L’éléphant cadenassé – Une parabole de Jorge Bucay pour réfléchir

Quand j’étais petite, j’adorais les cirques, et ce que j’aimais le plus dans les cirques, c’était les animaux. 

J’ai été particulièrement impressionné par l’  éléphant  qui, comme je l’ai appris plus tard, était aussi l’animal préféré des autres enfants. 

Pendant la représentation, l’énorme animal se vantait d’un poids, d’une taille et d’une force énorme… mais après sa représentation jusqu’à juste avant de remonter sur scène, l’éléphant restait toujours attaché au sol avec une chaîne emprisonnant ses pattes.

Cependant, le pieu n’était qu’un petit morceau de bois à peine enterré à quelques centimètres du sol. Et bien que la chaîne fût épaisse et puissante, il me semblait évident qu’un animal capable de déraciner un arbre avec sa force pouvait facilement se libérer du pieu et s’enfuir.

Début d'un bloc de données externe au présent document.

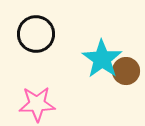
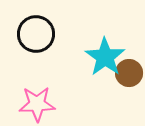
cyan star: moved 3 px right, 2 px up
brown circle: moved 3 px right, 2 px down
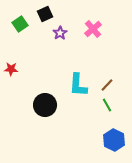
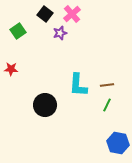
black square: rotated 28 degrees counterclockwise
green square: moved 2 px left, 7 px down
pink cross: moved 21 px left, 15 px up
purple star: rotated 16 degrees clockwise
brown line: rotated 40 degrees clockwise
green line: rotated 56 degrees clockwise
blue hexagon: moved 4 px right, 3 px down; rotated 15 degrees counterclockwise
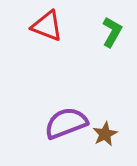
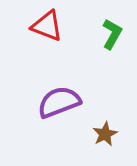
green L-shape: moved 2 px down
purple semicircle: moved 7 px left, 21 px up
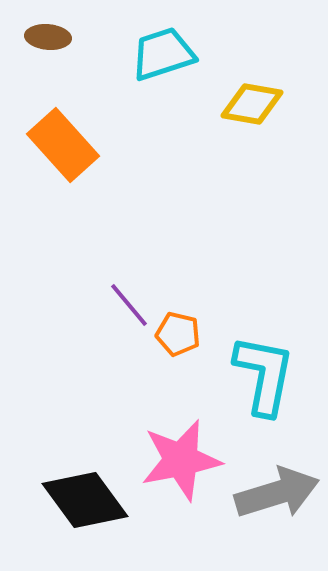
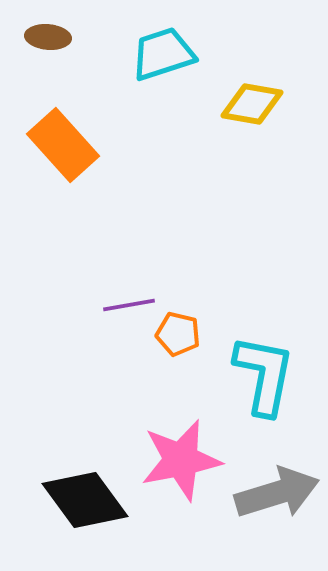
purple line: rotated 60 degrees counterclockwise
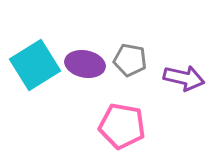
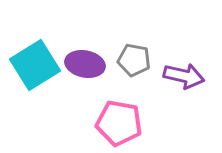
gray pentagon: moved 4 px right
purple arrow: moved 2 px up
pink pentagon: moved 3 px left, 3 px up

Le mystère me paraît encore évident. Qu’est-ce qui empêche l’éléphant de s’enfuir alors ? 

Quand j’avais cinq ou six ans, je m’appuyais encore sur la sagesse des anciens. J’ai donc interrogé un enseignant, un parent et un oncle sur le mystère de l’éléphant. Certains d’entre eux m’ont expliqué que l’éléphant ne s’était pas échappé parce qu’il avait été dressé.

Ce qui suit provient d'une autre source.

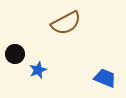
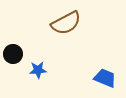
black circle: moved 2 px left
blue star: rotated 18 degrees clockwise
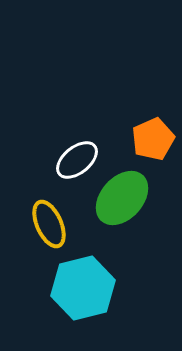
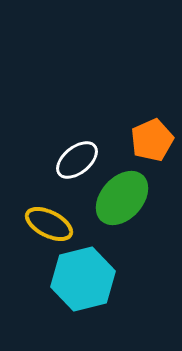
orange pentagon: moved 1 px left, 1 px down
yellow ellipse: rotated 39 degrees counterclockwise
cyan hexagon: moved 9 px up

Alors j’ai posé la question évidente : « S’il est entraîné, pourquoi est-il enchaîné ? 

Je ne me souviens pas avoir jamais reçu de réponse cohérente !

Au fil du temps, j’ai oublié le mystère de l’éléphant et du pieu, et je ne m’en suis souvenu que lorsque j’ai rencontré d’autres personnes qui se sont également posées une fois cette question.

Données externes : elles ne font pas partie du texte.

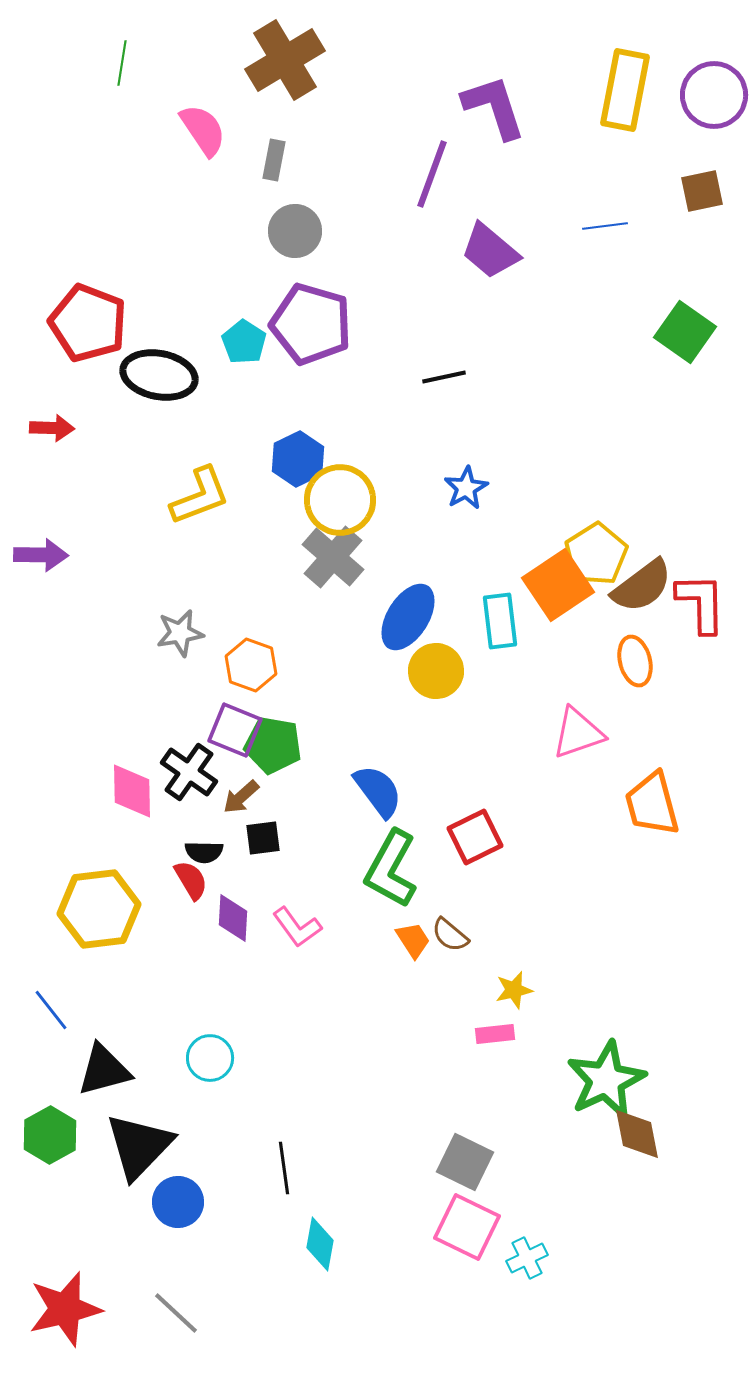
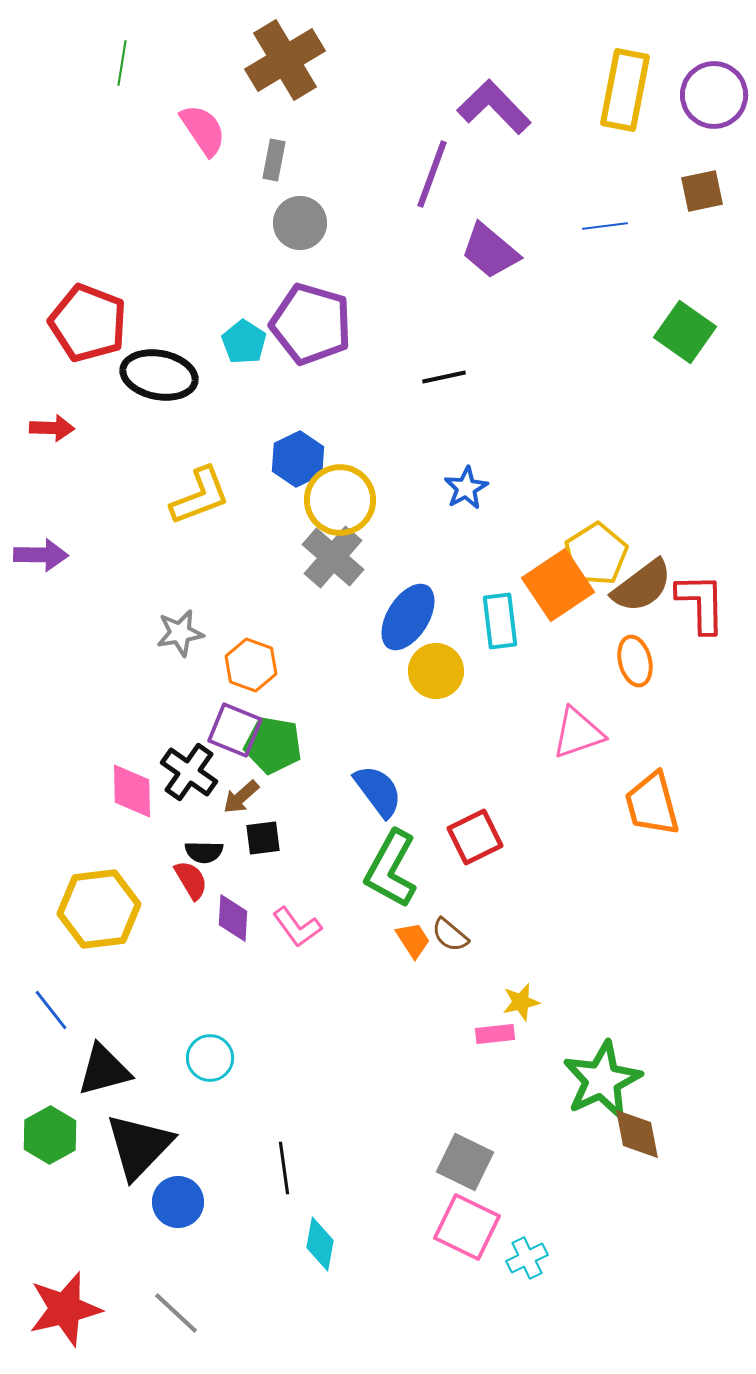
purple L-shape at (494, 107): rotated 26 degrees counterclockwise
gray circle at (295, 231): moved 5 px right, 8 px up
yellow star at (514, 990): moved 7 px right, 12 px down
green star at (606, 1080): moved 4 px left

Il y a quelques années, j’ai découvert que, heureusement pour moi, quelqu’un était assez sensé pour trouver la réponse :

L’éléphant de cirque ne s’échappe pas car il est attaché à un pieu similaire depuis qu’il est tout petit . 

J’ai fermé les yeux et j’ai imaginé l’éléphant nouveau-né sans défense attaché au pieu. 

Je suis sûr qu’à ce moment-là, le petit éléphant a poussé, tiré et sué en essayant de se libérer. Et, malgré ses efforts, il n’a pas réussi, car c’était trop difficile pour lui. 

J’imaginais qu’il s’endormait épuisé et le lendemain j’ai réessayé, et le lendemain, et le lendemain… Jusqu’à ce qu’un jour, jour terrible pour son histoire, l’animal accepte son impuissance et son destin.

Cet énorme éléphant puissant que nous voyons dans le cirque ne s’échappe pas parce qu’il pense qu’il ne peut pas.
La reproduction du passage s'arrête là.